Sunday, January 15, 2012

Life


This one always cracks me up. The one thing we will never, ever know as humans is what it’s like after we die, but people sprain an ankle racing to be the first dipshit to say “Well, he’s in a better place.” I don’t know about that. First of all, right here we got blowjobs, cheeseburgers and baseball. We can go to the beach, tell Yo Mama jokes, we can pay an “escort” to put on blackface and pretend she’s Nell Carter from “Gimme a Break.” Seems to me like that’s tough to beat. I don’t know what’s on the other side and I never will, but I’ll take my chances with a world that has potato chips and “Alf” dvds. Secondly, if death means going to a place that’s better than here, and you’re sure enough of it to say it out loud, why wouldn’t you kill yourself?

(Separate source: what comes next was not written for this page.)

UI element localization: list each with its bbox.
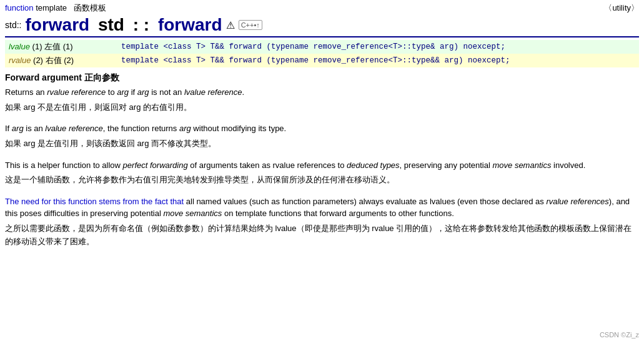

There is something about the consciousness of being human that's incorrect, in our need to feel some sort of collective being - we are lucky to be born at the time we're born, and to enjoy other people that happen to have been born in the same era.  Because we're able to record history we like to feel as if we're a part of a long string of something that means anything, but the point is that Ben Franklin never imagined the Civil War, Albert Einstein never conceived land on the moon, and John Lennon died before MTV went on the air.  You’re alive the moment you’re born, and you will never know anything that will ever happen after you die.  As Thomas Jefferson once said, “the universe is for the living.”  That's it.